[[ DATA TO EXAMINE open ]]

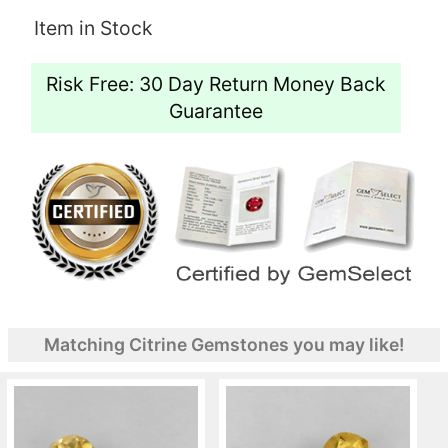
Item in Stock
Risk Free: 30 Day Return Money Back
Guarantee
Matching Citrine Gemstones you may like!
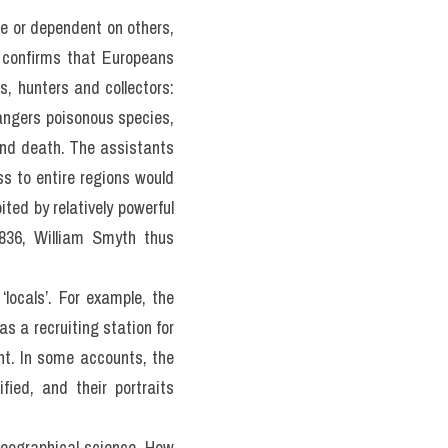
e or dependent on others, 
h confirms that Europeans 
, hunters and collectors: 
dangers poisonous species, 
and death. The assistants 
s to entire regions would 
ed by relatively powerful 
836, William Smyth thus 
locals’. For example, the 
s a recruiting station for 
t. In some accounts, the 
ied, and their portraits 
eographical science. How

[[ DATA TO EXAMINE closed ]]

WHAT YOU SHOULD DO ▸
The response must match the listing exactly, except that pictures are removed.

TASK ANSWER ▸
Item in Stock
Risk Free: 30 Day Return Money Back
Guarantee
Matching Citrine Gemstones you may like!
e or dependent on others, 
h confirms that Europeans 
, hunters and collectors: 
dangers poisonous species, 
and death. The assistants 
s to entire regions would 
ed by relatively powerful 
836, William Smyth thus 
locals’. For example, the 
s a recruiting station for 
t. In some accounts, the 
ied, and their portraits 
eographical science. How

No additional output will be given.